Hmm. Actually, it didn't sound that bad. Comfortable surroundings, friendly people who really needed me, and plenty of sex. Compared to my previous position-well, Boris Novacek had been decent enough. But in two days on the road with him, I had been involved in two murderous fights. While two is not a statistically significant number, it certainly is an indication! Luck alone had kept me from being a naked corpse in a snowy wood.
"Very well, my lord. I will expect you to settle with Boris Novacek, to his satisfaction. I would swear allegiance, but not forever. Say, perhaps for nine years." I was leaving myself a cowardly way out. At the Battle of a, which was not far from here, thirty thousand Christians fought a much greater number of Mongols. The Mongols did not leave a single survivor. Not one single Polish witness to the battle lived to tell of it. I wanted the option not to be there.
"Done, Sir Conrad. And your remuneration? If not money, then lands perhaps? People of your own?"
"Uh, let's leave that undefined for a while. Perhaps at some later date we may agree on something. For now, I will be satisfied with my maintenance in your castle."
"You understand that I agree to defend you and the people on your land if attacked, but I will not be responsible for other military duties."

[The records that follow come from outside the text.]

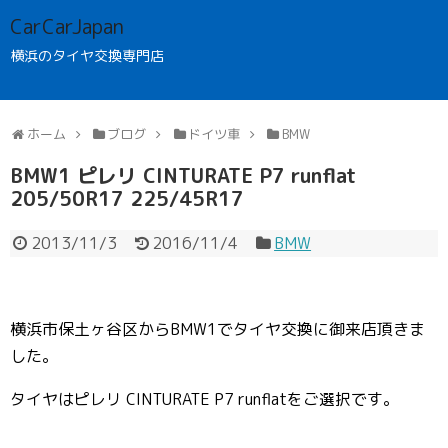
CarCarJapan
横浜のタイヤ交換専門店
ホーム
ブログ
ドイツ車
BMW
BMW1 ピレリ CINTURATE P7 runflat
205/50R17 225/45R17
2013/11/3
2016/11/4
BMW
横浜市保土ヶ谷区からBMW1でタイヤ交換に御来店頂きま
した。
タイヤはピレリ CINTURATE P7 runflatをご選択です。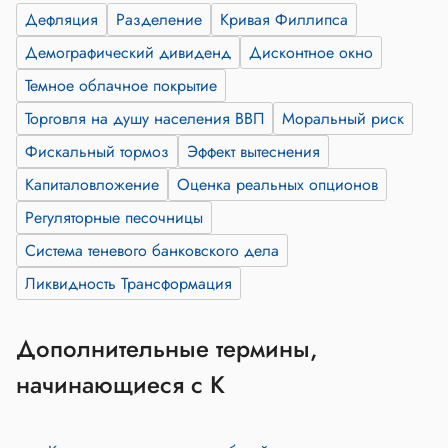
Дефляция
Разделение
Кривая Филлипса
Демографический дивиденд
Дисконтное окно
Темное облачное покрытие
Торговля на душу населения ВВП
Моральный риск
Фискальный тормоз
Эффект вытеснения
Капиталовложение
Оценка реальных опционов
Регуляторные песочницы
Система теневого банковского дела
Ликвидность Трансформация
Дополнительные термины,
начинающиеся с К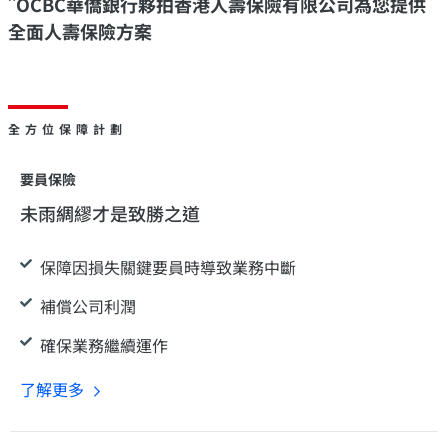
OCBC
華
僑銀行夥拍香港人壽保險有限公司為您提供
全面人壽保險方案
全方位保障計劃
要員保險
未雨綢繆才是致勝之道
保障因損失關鍵要員時導致業務中斷
補償公司利潤
確保業務繼續運作
了解更多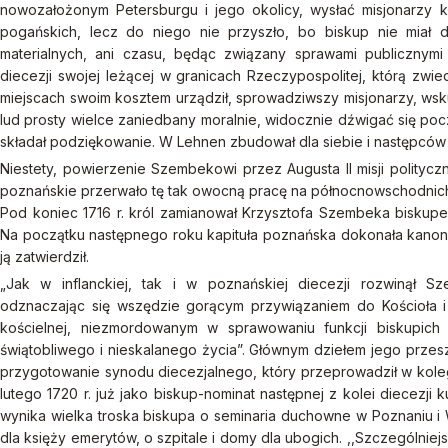
nowozałożonym Petersburgu i jego okolicy, wysłać misjonarzy k
pogańskich, lecz do niego nie przyszło, bo biskup nie miał d
materialnych, ani czasu, będąc związany sprawami publicznymi 
diecezji swojej leżącej w granicach Rzeczypospolitej, którą zwied
miejscach swoim kosztem urządził, sprowadziwszy misjonarzy, wsk
lud prosty wielce zaniedbany moralnie, widocznie dźwigać się poc
składał podziękowanie. W Lehnen zbudował dla siebie i następców s
Niestety, powierzenie Szembekowi przez Augusta II misji politycz
poznańskie przerwało tę tak owocną pracę na północnowschodnich
Pod koniec 1716 r. król zamianował Krzysztofa Szembeka biskupem
Na początku następnego roku kapituła poznańska dokonała kano
ją zatwierdził.
„Jak w inflanckiej, tak i w poznańskiej diecezji rozwinął 
odznaczając się wszędzie gorącym przywiązaniem do Kościoła i 
kościelnej, niezmordowanym w sprawowaniu funkcji biskupic
świątobliwego i nieskalanego życia”. Głównym dziełem jego przes
przygotowanie synodu diecezjalnego, który przeprowadził w koleg
lutego 1720 r. już jako biskup-nominat następnej z kolei diecezji
wynika wielka troska biskupa o seminaria duchowne w Poznaniu i W
dla księży emerytów, o szpitale i domy dla ubogich. ,,Szczególnie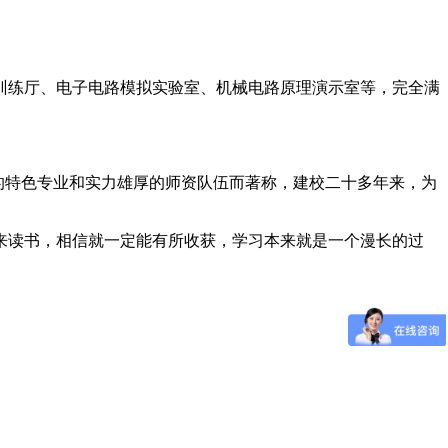
训练厅、电子电路模拟实验室、机械电路原理演示室等，完全满
的特色专业和实力雄厚的师资队伍而著称，建校二十多年来，为
来读书，相信就一定能有所收获，学习本来就是一个漫长的过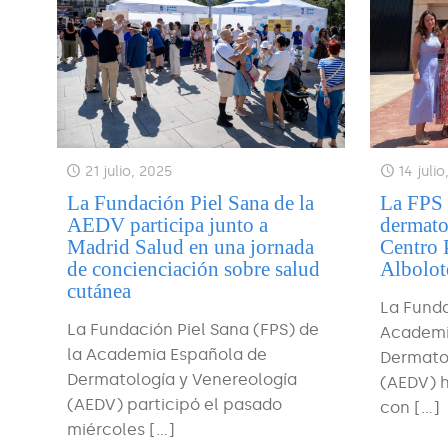
21 julio, 2025
14 juli
La Fundación Piel Sana de la
La FPS 
AEDV participa junto a
dermatol
Madrid Salud en una jornada
Centro 
de concienciación sobre salud
Albolot
cutánea
La Funda
La Fundación Piel Sana (FPS) de
Academi
la Academia Española de
Dermato
Dermatología y Venereología
(AEDV) 
(AEDV) participó el pasado
con
[…]
miércoles
[…]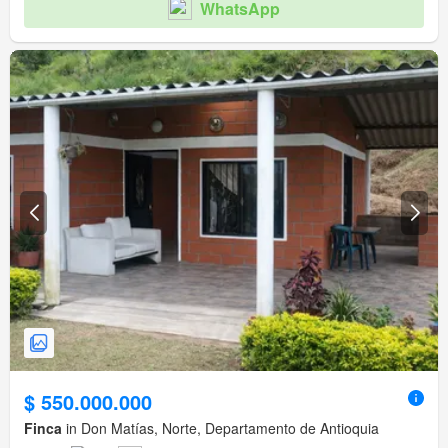
WhatsApp
$ 550.000.000
Finca
in Don Matías, Norte, Departamento de Antioquia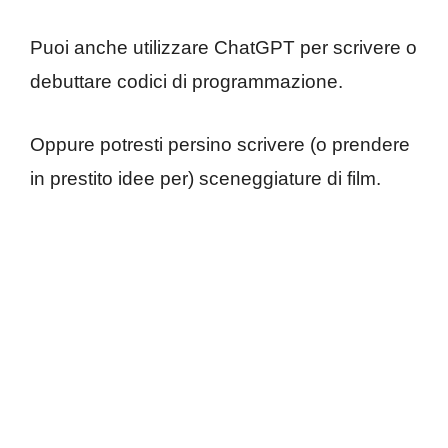
Puoi anche utilizzare ChatGPT per scrivere o
debuttare codici di programmazione.
Oppure potresti persino scrivere (o prendere
in prestito idee per) sceneggiature di film.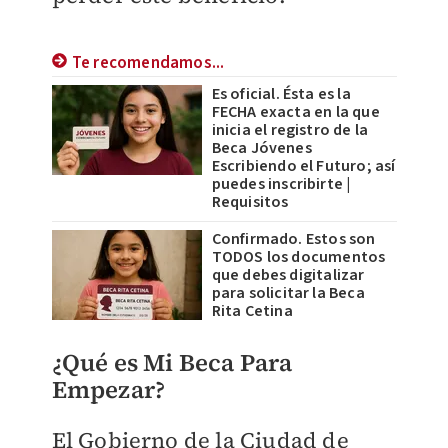
Te recomendamos...
Es oficial. Ésta es la
FECHA exacta en la que
inicia el registro de la
Beca Jóvenes
Escribiendo el Futuro; así
puedes inscribirte |
Requisitos
Confirmado. Estos son
TODOS los documentos
que debes digitalizar
para solicitar la Beca
Rita Cetina
¿Qué es Mi Beca Para
Empezar?
El Gobierno de la Ciudad de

"Agreed. Boris told me of your ambivalent feelings with regard to killing, and I saw your face when you stuck those pigs. You are a strange man, Sir Conrad Stargard."
That night's feast was a more civilized affair than that of Christmas day. It was a sit-down dinner followed by dancing.
It seems that I was responsible for introducing the polka into Poland. My brief dancing with Krystyana had apparently impressed everyone, and that evening the count insisted on my demonstrating it again. I spent a few minutes with the musicians, humming the tune and slapping my thigh for rhythm, and they picked it up quickly. Having no written music, they all played by ear.
I shall make no attempt at describing the sound of three krummhorns, four recorders, a shawm, two drums, and a bagpipe playing the "Beer Barrel Polka."
The scheduling was less hectic, too. The common women were divided into six groups that took turns playing servant for a day; each of the groups of adults was directed by an adolescent handmaiden. Somehow, it worked.
The count seemed to feel that it was necessary and proper for a knight to have at least two young women within reach at all times. I think they were called "handmaidens" because they were always on hand. The term "maiden" was a euphemism, of course. When they got pregnant, he married them off and replaced them. I later discovered that this was not an ordinary state of affairs. Most of his knights, as well as his liege lord, envied his ability to get away with it.
I was playing chess in my room with Sir Miesko when Krystyana darted in. She waved at me to follow her in an urgent, secretive way. I excused myself and followed. We went to an empty room next to the count's chambers. She put her ear next to the wall and motioned for me to do likewise. Confused, I did this.
I was shocked! Lambert and Novacek were discussing me! I pulled my head away and started back to my room, horrified that I should invade someone's privacy in this way.
Krystyana was still listening as I entered the hallway and the count stepped out beside me.
"Ali, Sir Conrad. I wanted to speak to you."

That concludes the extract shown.